Глубокий, страшный кашель прервал её слова. Она отхаркнулась в платок и сунула его напоказ священнику, с болью придерживая другою рукою грудь. Платок был весь в крови.
Священник поник головою и не сказал ничего».
Даже когда умирающий, с усилием шевеля языком, хочет ей высказать свои последние чувства, её сострадание к нему не находит другого выражения, кроме бранчивого крика на него.
«Катерина Ивановна, понявшая, что он хочет просить у ней прощения, тотчас же повелительно крикнула на него:
— Ммолчи-и-и! Не надо!.. Знаю, что хочешь сказать… — И больной умолк».
Для неё и жизнь, и смерть мужа только ряд новых тревог, новых лишений.
«Чем я похороню его!» — вот что господствует в её сердце над всякой жалостью.
Даже к себе самой она давно потеряла всякую жалость; как в голосе её уже не умели звучать другие ноты, кроме бранчивых, так и в сердце её могло теперь жить только одно озлобление.
Она умирает после уличного скитания с детьми, внезапно залившись кровью.
«Что?
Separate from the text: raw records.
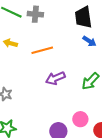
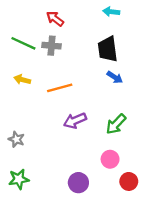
pink circle: (80, 119) -> (110, 159), moved

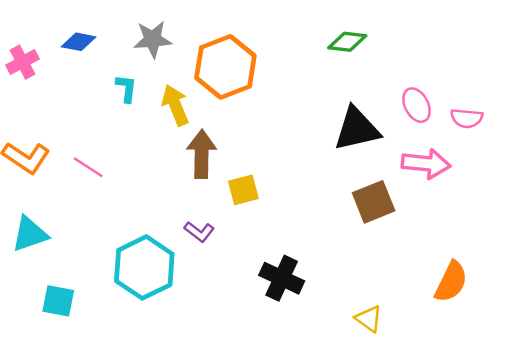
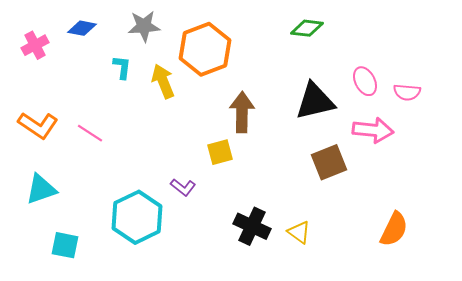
brown arrow: (202, 154) -> (242, 112), moved
yellow triangle: (369, 319) -> (299, 232), moved

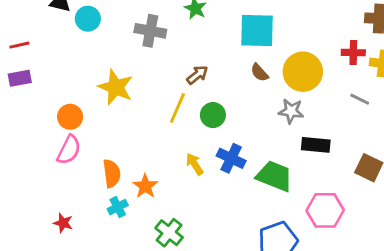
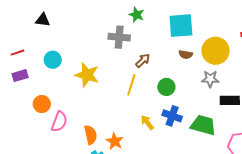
cyan circle: (88, 19) -> (53, 60), moved
gray cross: (150, 31) -> (119, 37), moved
brown semicircle: (260, 73) -> (186, 54), turned -32
green circle: (213, 115) -> (166, 87), moved
orange circle: (70, 117) -> (42, 104), moved

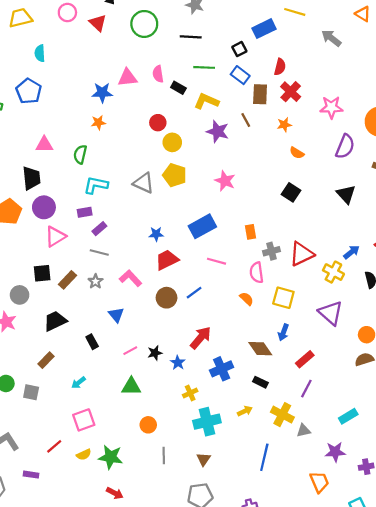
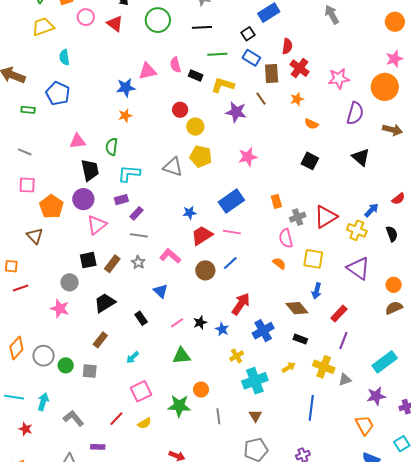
gray arrow: (331, 38) -> (332, 15), turned 30
black trapezoid: (31, 178) -> (90, 170), moved
pink star: (225, 181) -> (248, 157), turned -30
pink line: (216, 261) -> (232, 232), moved
cyan rectangle: (348, 416) -> (385, 362), size x1.4
green star: (111, 457) -> (179, 406), moved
Священника? — кричит она привычным тоном сварливости. — Не надо… Где у вас лишний целковый?.. На мне нет грехов!.. Бог и без того должен простить… Сам знает, как я страдала!.. А не простит, так и не надо!»
А вот её последние слова:
«Довольно!.. Пора!.. Прощай, горемыка… Уездили клячу!.. Надорвала-а-сь! — крикнула она отчаянно и ненавистно и грохнулась головой на подушку».
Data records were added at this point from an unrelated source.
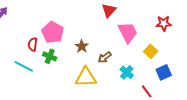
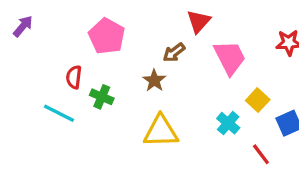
pink pentagon: (53, 32) -> (107, 36), moved
yellow square: (151, 51) -> (258, 100), moved
brown arrow: (105, 57) -> (174, 53), moved

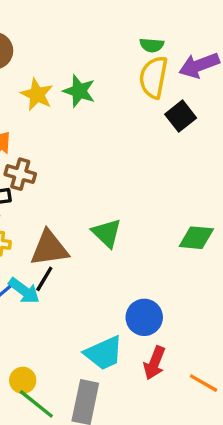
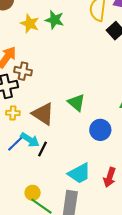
brown triangle: (49, 248) -> (43, 114), turned 45
black line: (44, 279) -> (42, 149), moved
blue circle: (144, 317) -> (100, 130), moved

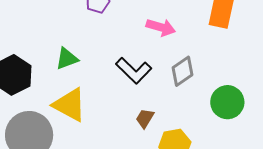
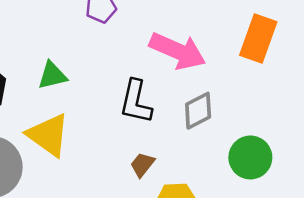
pink arrow: (161, 27) -> (178, 51), size x1.5
black L-shape: (134, 70) -> (136, 102), turned 51

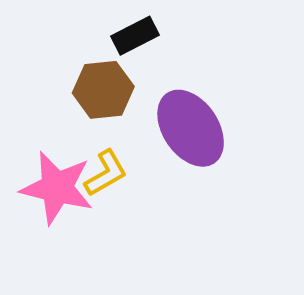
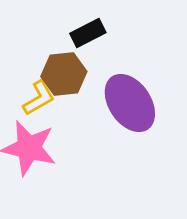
yellow L-shape: (106, 173) -> (39, 98), moved

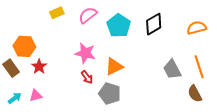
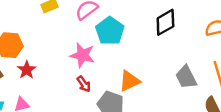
cyan pentagon: (119, 26) -> (110, 31), moved
orange triangle: (114, 67) -> (130, 81), moved

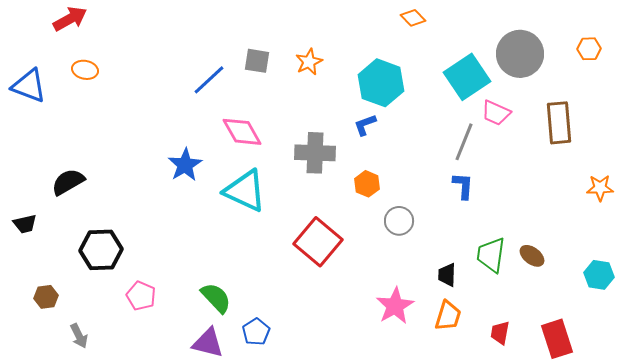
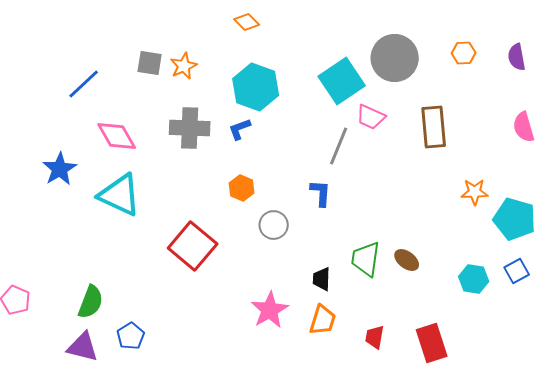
orange diamond: (413, 18) -> (247, 22), moved
gray square: (257, 61) -> (150, 63), moved
gray cross: (315, 153) -> (190, 128), moved
blue L-shape: (463, 186) -> (321, 193), moved
green semicircle: (216, 298) -> (91, 302), turned 64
Этим стоном ненависти и презрения не только к людям, к миру, к судьбе, но и к себе самой — сказано всё.
Если Мармеладов и совершенно сочинённая, совершенно неестественная дочь его Соня, напоминающая своею бесцветною сентиментальностью разных Фантин и Козетт В.Гюго[2], держат мысль автора в преданиях его прежнего творчества, то Катерина Ивановна, Раскольников, Свидригайлов выступают крупными и резкими типами нового настроения Достоевского. Бессмыслие и несправедливость существования проповедуются каждым шагом, каждым словом их.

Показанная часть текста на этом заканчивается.